MCB wrote:...targeted passages of Swedenborg.
...
I think that William H. Whitsitt's speculation that Rigdon read Swedenborg,
and parroted the European seer in latter day scripture is too simplistic a
viewpoint to merit much consideration.
Unless we can discover whole paragraphs of Swedenborg in Rigdon's writings,
or in the LDS Standard Works, I don't think plagiarism can be demonstrated.
On the other hand, Swedenborg did have a noticeable impact upon the fringes
of American religion. He had an itinerant disciple in the person of Johnny
Appleseed in the Ohio Valley -- at a time Spalding was in the area. Another
religionist echoing Swedenborg was Abel M. Sargent, father-in-law to a
Mormon apostle, and even more enthusiastic than was Johnny, in spreading
latter day prophetic religion in that same Ohio River Valley.

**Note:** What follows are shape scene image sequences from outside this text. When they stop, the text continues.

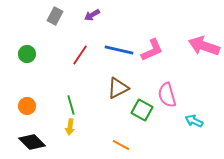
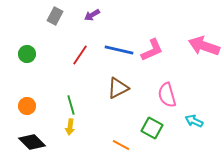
green square: moved 10 px right, 18 px down
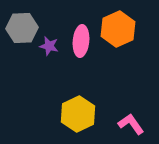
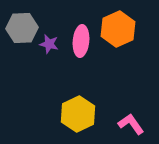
purple star: moved 2 px up
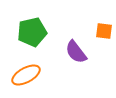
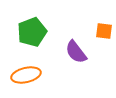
green pentagon: rotated 8 degrees counterclockwise
orange ellipse: rotated 16 degrees clockwise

Sargent had a
big following in Washington County, Pennsylvania at about the time that
Solomon Spalding moved there.
The "New Jerusalem Church" was an active promoter of Swedenborg's
seership in the United States, and it would not be a surprise if we discovered
that some early Mormons had been well acquainted with that organization.
So -- I suppose that if Smith and Rigdon were influenced by Swedenborg,
that impact need not have come directly from the Swedish seer's books. I
am not hopeful of every uncovering any direct linkage.
Rather, I see Swedenborg as just another part of the turn of the century
zeitgeist of the early 1800s. He and others had an impact upon Mormon
origins, but we may never be able to measure that influence directly.
I'm not saying that Swedenborg was a 100% fraud -- but you might add
Aiken's 1823 "Memoirs of Religious Impostors" to your reading list. I assume
that any religious con-man, hoping to get "into the business," would have
picked up a few hints from that sort of popular literature.